I got there early as I am wont to do and parked in the parking lot across the street from First Christian Eugene. I would do some recon from the safety of my car.  I listened to my romance novel, looked up the church's website, checked on the architectural style of the church and then at precisely 15 minutes before worship was supposed to begin, made my way to the front entrance.  The greeter had their back turned away from the door, paying attention to another conversation, when I entered.  I wasn't up for interaction yet, so I simply grabbed a bulletin from the table behind them and "snuck" into the sanctuary.

I wasn’t expecting . . .

to be interested in the tables at the back of the sanctuary.  I picked up an Advent devotional, turned and saw the co-pastor April. (delightful woman BTW).  My extroversion "forced" me to introduce myself to her before searching for a pew.  The sanctuary sits diagonally, so all pews are curved.  I chose a pew which was completely unoccupied, close in, center.  For me that was enough outside of the box in seating as I was willing to undertake.  Usually, I’m a second pew, left side of the sanctuary sort of woman.  The historian in me began to marvel at the historic 1911 sanctuary.

I wasn’t expecting . . .

the wonder of the rotunda.  Directly above me was an amazing dome with a simple yet spectacular stained glass window at its center. 

I wasn’t expecting . . .

tears.  Bothersome hot tears streaming down my cheeks into my N-95 mask.  

I wasn’t expecting . . . 

to realize that my soul had been missing worship and communion and a purposeful connection with God.  You can only run on automatic for so long.  Oh, every week I have at least a few spiritually meaningful moments for me during a patient visit, but sitting with my head tilted all the way back, staring up, I realized that the next part of my healing needed to be in and with a church.

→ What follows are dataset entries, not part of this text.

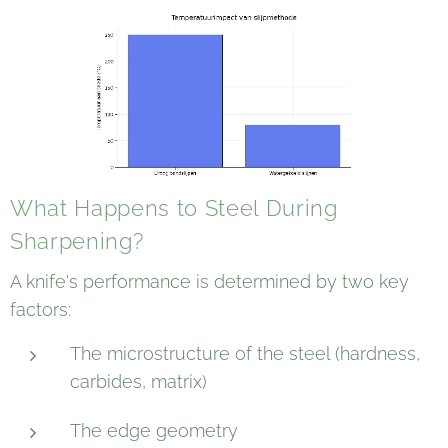
What Happens to Steel During
Sharpening?
A knife's performance is determined by two key
factors:
The microstructure of the steel (hardness,
carbides, matrix)
The edge geometry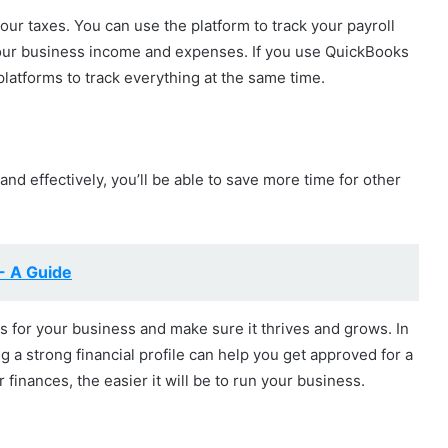
your taxes. You can use the platform to track your payroll
your business income and expenses. If you use QuickBooks
platforms to track everything at the same time.
and effectively, you’ll be able to save more time for other
- A Guide
ns for your business and make sure it thrives and grows. In
ng a strong financial profile can help you get approved for a
 finances, the easier it will be to run your business.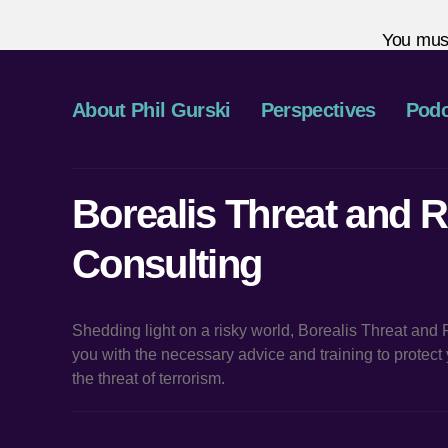
You mus
About Phil Gurski
Perspectives
Podc
Borealis Threat and R
Consulting
Shedding light on a risky world, Borealis Threat and
you with the necessary advice and training to protec
the threat of terrorism.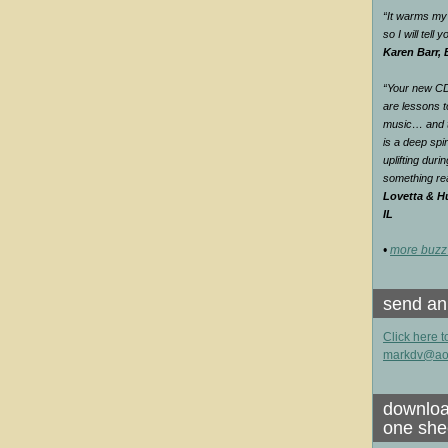
“It warms my 
so I will tell
Karen Barr,
“Your new CD 
are lessons t
music… and th
is a deep spir
uplifting duri
something rea
Lovetta & Hu
IL
•
more buzz
send an
Click here t
markdv@ao
downloa
one she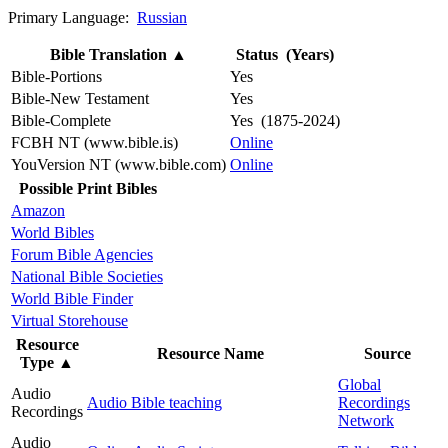
Primary Language:
Russian
Bible Translation
▲
Status (Years)
Bible-Portions
Yes
Bible-New Testament
Yes
Bible-Complete
Yes (1875-2024)
FCBH NT (www.bible.is)
Online
YouVersion NT (www.bible.com)
Online
Possible Print Bibles
Amazon
World Bibles
Forum Bible Agencies
National Bible Societies
World Bible Finder
Virtual Storehouse
Resource
Resource Name
Source
Type
▲
Global
Audio
Audio Bible teaching
Recordings
Recordings
Network
Audio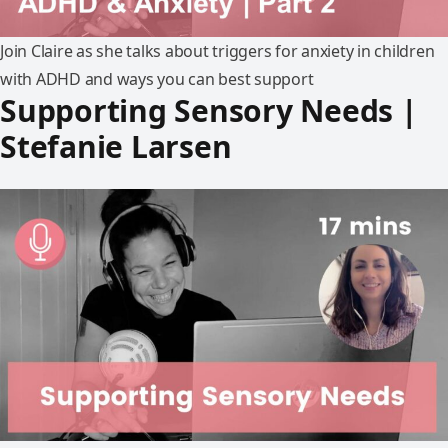
Join Claire as she talks about triggers for anxiety in children
with ADHD and ways you can best support
Supporting Sensory Needs |
Stefanie Larsen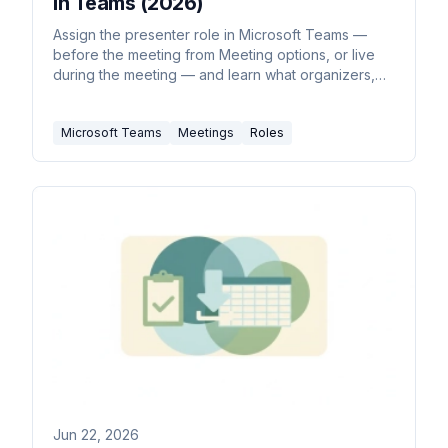
in Teams (2026)
Assign the presenter role in Microsoft Teams —
before the meeting from Meeting options, or live
during the meeting — and learn what organizers,
presenters, and attendees can each do.
Microsoft Teams
Meetings
Roles
Jun 22, 2026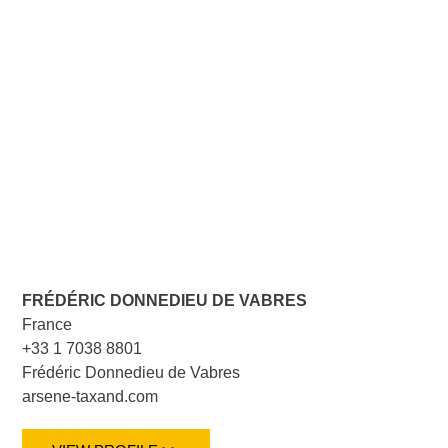
FRÉDÉRIC DONNEDIEU DE VABRES
France
+33 1 7038 8801
Frédéric Donnedieu de Vabres
arsene-taxand.com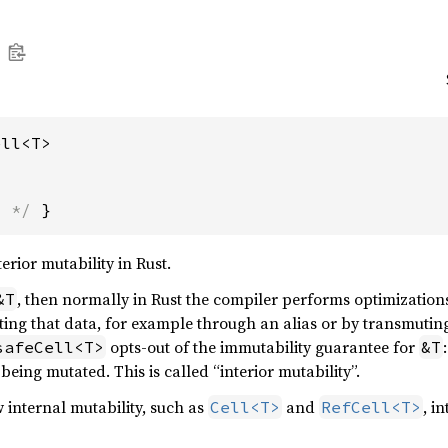
ell<T>
s */
 }
erior mutability in Rust.
, then normally in Rust the compiler performs optimizatio
&T
ing that data, for example through an alias or by transmutin
opts-out of the immutability guarantee for
safeCell<T>
&T
 being mutated. This is called “interior mutability”.
w internal mutability, such as
and
, i
Cell<T>
RefCell<T>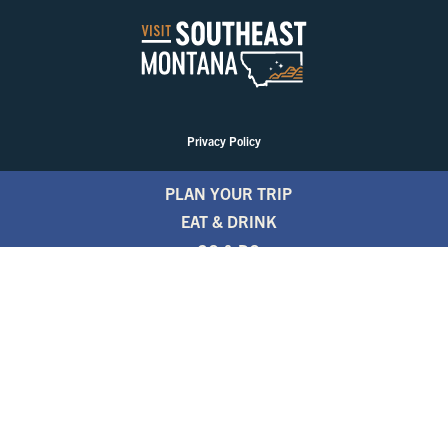
Privacy Policy
PLAN YOUR TRIP
EAT & DRINK
GO & DO
EVENTS
STAY
BLOGS
FREE TRAVEL GUIDE
1.800.346.1876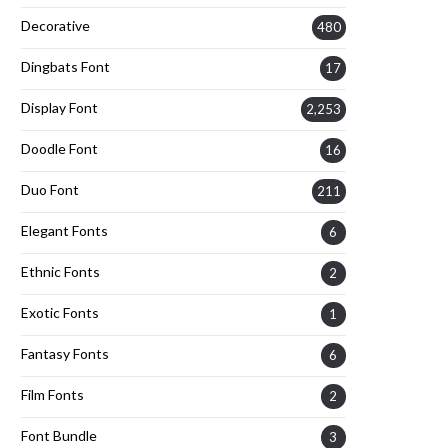
Decorative
480
Dingbats Font
17
Display Font
2,253
Doodle Font
16
Duo Font
211
Elegant Fonts
6
Ethnic Fonts
2
Exotic Fonts
1
Fantasy Fonts
6
Film Fonts
2
Font Bundle
3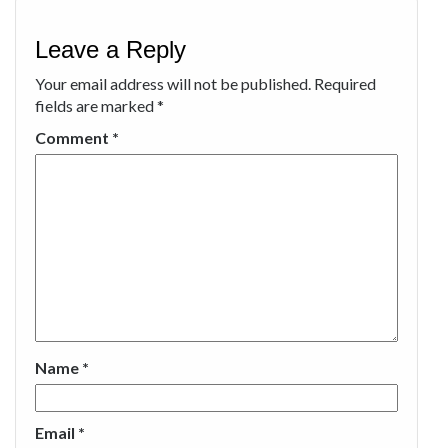
Leave a Reply
Your email address will not be published.
Required
fields are marked
*
Comment
*
Name
*
Email
*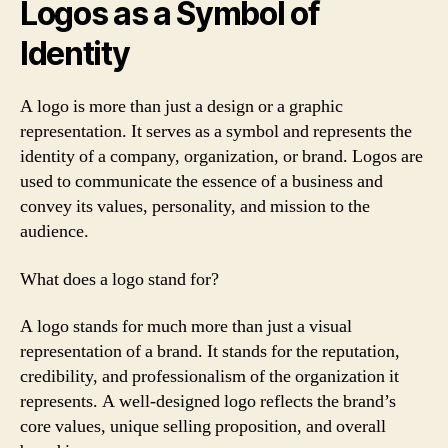
Logos as a Symbol of
Identity
A logo is more than just a design or a graphic
representation. It serves as a symbol and represents the
identity of a company, organization, or brand. Logos are
used to communicate the essence of a business and
convey its values, personality, and mission to the
audience.
What does a logo stand for?
A logo stands for much more than just a visual
representation of a brand. It stands for the reputation,
credibility, and professionalism of the organization it
represents. A well-designed logo reflects the brand’s
core values, unique selling proposition, and overall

As the morning revealed itself in this new place, there were more unexpected tears.  Moving songs.  The comedy of the Joy candle falling to the ground - twice.  The excellent message by Zane - endearingly rambly at times but convicting in its call to the congregation and himself to deep spirituality, creativity and hospitality as they dream the dream God has for them and their building.  The Table which almost always produces a sense of the Divine.

I wasn’t expecting . . .

to want to join this morning, not because of a need for standing, but because I really wanted to join.  It felt right.  After grumping about having to start over at a new church for the above mentioned requirements, I realized through unexpected tears and unexpected welcome and unexpected connection, that I still need to belong.  To belong to a faith community. To belong to a rag tag bunch of people who are seeking to figure out where God wants them. To belong to God once more.  I’m pretty sure I’ve found my gang.